Important

NeMo 2.0 is an experimental feature and currently released in the dev container only: nvcr.io/nvidia/nemo:dev. Please refer to NeMo 2.0 overview for information on getting started.

Download and Extract

Base Classes

class nemo_curator.download.DocumentDownloader

Abstract class for downloading remote data to disk

class nemo_curator.download.DocumentIterator

Abstract iterator class for reading in raw records that have been downloaded to disk

class nemo_curator.download.DocumentExtractor

Abstract class for extracting text from records read from disk

class nemo_curator.download.batch_download(urls: List[str], downloader: nemo_curator.download.doc_builder.DocumentDownloader)

Downloads all the urls using the downloader in parallel

class nemo_curator.download.download_and_extract(urls: List[str], output_paths: List[str], downloader: nemo_curator.download.doc_builder.DocumentDownloader, iterator: nemo_curator.download.doc_builder.DocumentIterator, extractor: nemo_curator.download.doc_builder.DocumentExtractor, output_format: dict, output_type: str = 'jsonl', keep_raw_download=False, force_download=False, input_meta: Optional[Union[str, dict]] = None)

Downloads and extracts a dataset into a format accepted by the NeMo Curator

Parameters
  • urls – A list of urls to download the dataset from

  • output_paths – A list of paths to save the final extracted output to.
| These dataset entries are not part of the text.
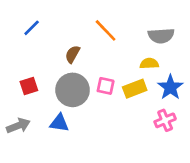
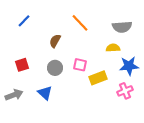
blue star: (170, 87) -> (129, 66), turned 30
yellow rectangle: (135, 89) -> (98, 78), moved
gray circle: (73, 90) -> (55, 68), size x0.6
blue triangle: (59, 123) -> (45, 93), turned 35

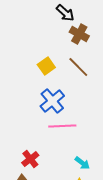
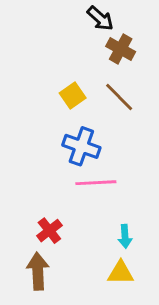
blue cross: (52, 101) -> (81, 146), turned -30
cyan arrow: (82, 163) -> (125, 236), turned 49

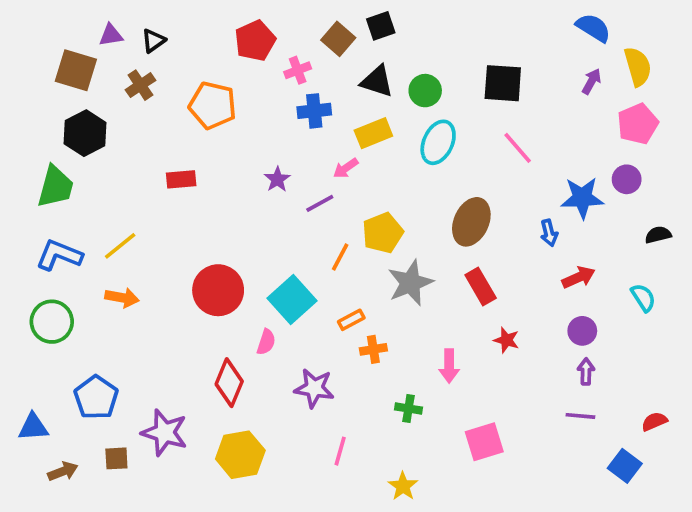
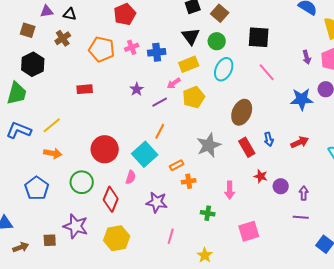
brown square: (338, 39) -> (220, 13), moved
black triangle: (153, 41) -> (70, 14), turned 48
brown square: (76, 70) -> (28, 30), size x0.7
pink cross: (298, 70) -> (132, 47), moved
black triangle: (377, 81) -> (191, 36), turned 36
purple arrow: (592, 81) -> (307, 57), moved, turned 136
yellow pentagon: (383, 233) -> (194, 97), moved
blue arrow: (549, 233) -> (269, 139), moved
orange line: (340, 257) -> (160, 131), moved
green circle: (52, 322) -> (82, 182), moved
purple circle: (582, 331) -> (281, 186), moved
blue pentagon: (96, 397) -> (37, 188), moved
The raw output of the downloader will be saved using the path given by downloader.download(url).

  • downloader – A DocumentDownloader that handles retrieving each file from its url and saving it to storage

  • iterator – A DocumentIterator that handles iterating through the downloaded file’s format

  • extractor – A DocumentExtractor that handles extracting the data from its raw format into text

  • output_format – A dictionary mappings columns to datatypes for the fields of each datapoint after extraction.

  • output_type – The file type to save the dataset as.

  • keep_raw_download – Whether to keep the pre-extracted download file.

  • force_download – If False, will skip processing all files in output_paths that already exist and directly read from them instead.

  • input_meta – A dictionary or a string formatted as a dictionary, which outlines the field names and their respective data types within the JSONL input file.

Returns

A DocumentDataset of the downloaded data

class nemo_curator.download.import_downloader(downloader_path)
class nemo_curator.download.import_extractor(extractor_path)
class nemo_curator.download.import_iterator(iterator_path)

Common Crawl

class nemo_curator.download.download_common_crawl(output_path: str, start_snapshot: str, end_snapshot: str, output_type: str = 'jsonl', algorithm=<nemo_curator.download.commoncrawl.JusTextExtractor object>, news=False, aws=False, raw_download_dir=None, keep_raw_download=False, force_download=False, url_limit=None)

Downloads Common Crawl WARC snapshots and extracts them using jusText or Resiliparse

Parameters
  • output_path – The path to the root directory of the files

  • start_snapshot – The first common crawl snapshot to include. Snapshots must be specified by YYYY-WeekNumber (e.g., ‘2020-50’ or ‘2021-04’). For the CC-NEWS dataset, (specified with news=True flag) this changes to Year-Month (YYYY-MM).

  • end_snapshot – The last common crawl snapshot to include. Must be chronologically after the starting snapshot.

  • output_type – The file type to save the data as.

  • algorithm – A JusTextExtractor or ResiliparseExtractor object.

  • news – If True, gets WARC URLs for the CC-NEWS dataset instead of the CC-MAIN datasets. Also assumes that the format for the start and end snapshots is ‘YYYY-MM’ (Year-Month).

  • aws – Whether to download from Common Crawl’s S3 bucket. If True, uses s5cmd to download. If False, uses wget.

  • raw_download_dir – Path to store the raw download files for intermediate processing. If None, they are stored in a folder named “downloads” under output_path.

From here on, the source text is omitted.